Hansell: Something that’s super important, but that doesn’t get as much coverage as perhaps it deserves, possibly because it’s not sexy like machine learning, is the energy efficiency and “greenness” of all the processes we carry out across chemistry. If you think about how much solvent is used on a daily basis in labs worldwide, if you think about how much energy goes into running fume hoods or process-scale plants, it’s a huge contributor to energy use and pollution worldwide. Efforts to reduce that—whether it’s by new processes or optimizing processes or new synthetic routes—I think they are unsung heroes.
Brennan: I have been in love with cluster chemistry in the past year, year and a half. For example, carborane clusters, like what Alex Spokoyny is doing at UCLA, or metal clusters like the ones Ellen Matson is working on at the University of Rochester. From a fundamental research perspective, we’re learning so much about electron transfer and how molecular orbitals reshape themselves in these systems. The best thing about it is they’ve got very clear applications. For instance, Alex is showing that you can do some cool work with applying these to ionic liquids and to catalysis, and Ellen’s got some of her clusters working with multielectron redox processes that could probably have effects in redox flow batteries.
As someone who’s grown up on organometallic and physical organometallic chemistry, I read these papers and they just make me giddy. We’re learning a lot about chemistry broadly [from this work], and I’ve just been in love with both of these groups and this type of chemistry.
Yeston: I’m going with agrochemistry: the rise of pesticide- and herbicide-resistant pests and weeds. This is a growing problem. If you want to take a dark view: Do you want to die quickly from antibiotic-resistant microbes or do you want to die slowly because the pests and weeds kill your food supply?
It’s very hard to make something that is not toxic for us but is sufficiently toxic for these other things [pests and weeds]. I was inspired to think about it because I went to visit Nagoya University in Japan last year [at the Institute of Transformative Bio-Molecules]. One of their big projects is thinking about Striga weeds that strangle crops, especially in Africa.
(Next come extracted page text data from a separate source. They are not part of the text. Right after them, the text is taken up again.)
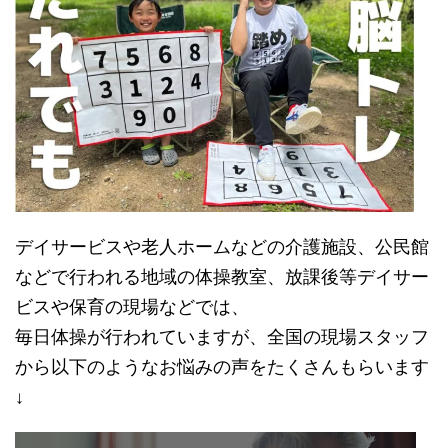
デイサービスや老人ホームなどの介護施設、公民館
などで行われる地域の体操教室、放課後等デイサー
ビスや保育の現場などでは、
毎日体操が行われていますが、全国の現場スタッフ
から以下のようなお悩みの声をたくさんもらいます
↓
How can the intersection of chemistry and biology, in this case plant biology, address this kind of problem? It’s a problem that’s not going away. As we learn more about off-target pesticide toxicity, the problem just gets more and more thorny. This is an important thing for chemists all across the spectrum to be thinking about and to be considering.
Hansell: I’d be excited if my iPhone battery could double in storage capacity, to be honest. I think it’s going to take a bit more than a one-year plan to get there, but I agree with Marshall that battery improvements are definitely to be looked out for and welcomed.
Yeston: I think one of the big boons for automation is going to be helping people who have a physical disability. There are people who are born with a disability or had an accident, so they just don’t have that kind of agility [needed to work in a lab]. That’s going to be a fantastic feature of this growing automation trend—it’s going to bring those people into science in a way that previously might have been too big a challenge.
Brennan: There’s a sort of existential question of, What happens when we automate everything we do? What is my identity as a synthetic chemist, or whatever type of chemist you are? The question that I’m most excited about answering is, What can a chemist do when robots do all the boring stuff? When we have our time and brainpower freed up, instead of thinking about what’s being taken away from us, think about what’s being given to us in terms of our own capacity. I’m pretty optimistic moving forward.